By Thom Dennis, CEO at Serenity In Leadership and Jane Hatton, CEO of Evenbreak.
1. Change the narrative. Most people perceive disability as a ‘tragedy’ and that we should feel sorry for someone who is disabled. Disabled people are not objects of pity, frightening and helpless, but potentially resourceful and skilled people who have different challenges to other people.
2. Educate, educate, educate. Most misconceptions are built on myths and inaccurate presuppositions and lack of experience or willing. Replace myths with the facts and encourage warm inquisition.
3. Open communication. Disabled people are often happy to be asked questions and are appreciative of others taking an interest in their story. Likewise, if you want to help a disabled person, ask them what they need. Make it ordinary conversation. Replace fear with curiosity and understanding until there is no need for further questions and the disability just isn’t ‘a thing’ anymore.
4. Be inclusive. Not having disabled people as part of a diverse workforce means there is a strong danger of lack of innovation and creativity. Instead the group may develop the same mindset and goals, and simply agree with each other, rather than stretch the possibilities in thinking. Break down the barriers.
5. Remove the fear and stigma. We are all different and difference is to be celebrated. That makes us interesting. See the fear, feel the fear, and work through it instead of projecting it onto someone else.
6. Avoid tokenism at all costs. Disabled people don’t need charity and they certainly don’t want to be the token disabled person in the workplace when they are as talented as the next person.
7. Designing inclusion from the beginning is easier than retro fitting it. Don’t allow disability to be something you have ticked a box for. Design for inclusion from the outset.
8. Collaborate with disabled people. Invest in their good advice for meaningful input and to avoid tokenism. Don’t second guess what disabled people need. Disabled people are crucial in educating about disability – ask them.
9. Leaders must model positive behaviour. People emulate the behaviours of those they admire so leaders need to model by encouraging open, inclusive and curious behaviour. This makes them an ally and a part of the legacy of enabling, not disabling.
10. Recognise disabled candidates are premium candidates because they are often extremely resilient, good communicators, loyal to a business that treats them well and excellent problem solvers. They’ve had plenty of practice!
11. Stop disabled people from limiting their own expectations. Giving equal opportunities to disabled individuals will directly lead to greater quality of life and control over their own lives. Offer opportunities to reach for the sky.

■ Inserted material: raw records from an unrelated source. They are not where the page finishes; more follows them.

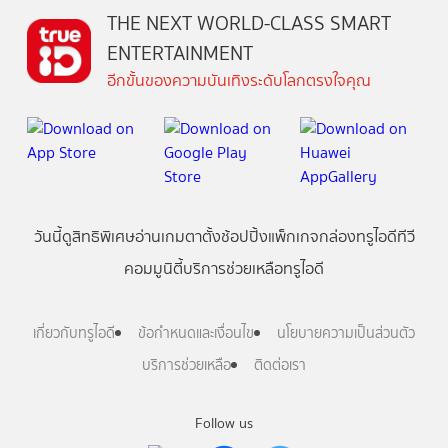
THE NEXT WORLD-CLASS SMART
ENTERTAINMENT
อีกขั้นของความบันเทิงระดับโลกตรงใจคุณ
วันนี้
ดู
สิทธิพิเศษ
อ่าน
เกม
ตาตั้ง
ช้อปปิ้ง
แพ็กเกจ
กล่องทรูไอดีทีวี
คอมมูนิตี้
บริการช่วยเหลือทรูไอดี
เกี่ยวกับทรูไอดี
ข้อกำหนดและเงื่อนไข
นโยบายความเป็นส่วนตัว
บริการช่วยเหลือ
ติดต่อเรา
Follow us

12. Just care a little more about people. Put yourself in someone else’s shoes for a moment and consider how you would you feel if people were clearly embarrassed or awkward around you, if you were segregated and isolated, or if society told you it would be better if you were someone else. Being aware of how we are behaving and how it can make others feel can have a monumental impact on each other’s self-esteem and confidence. It’s time to take the fear out of disability.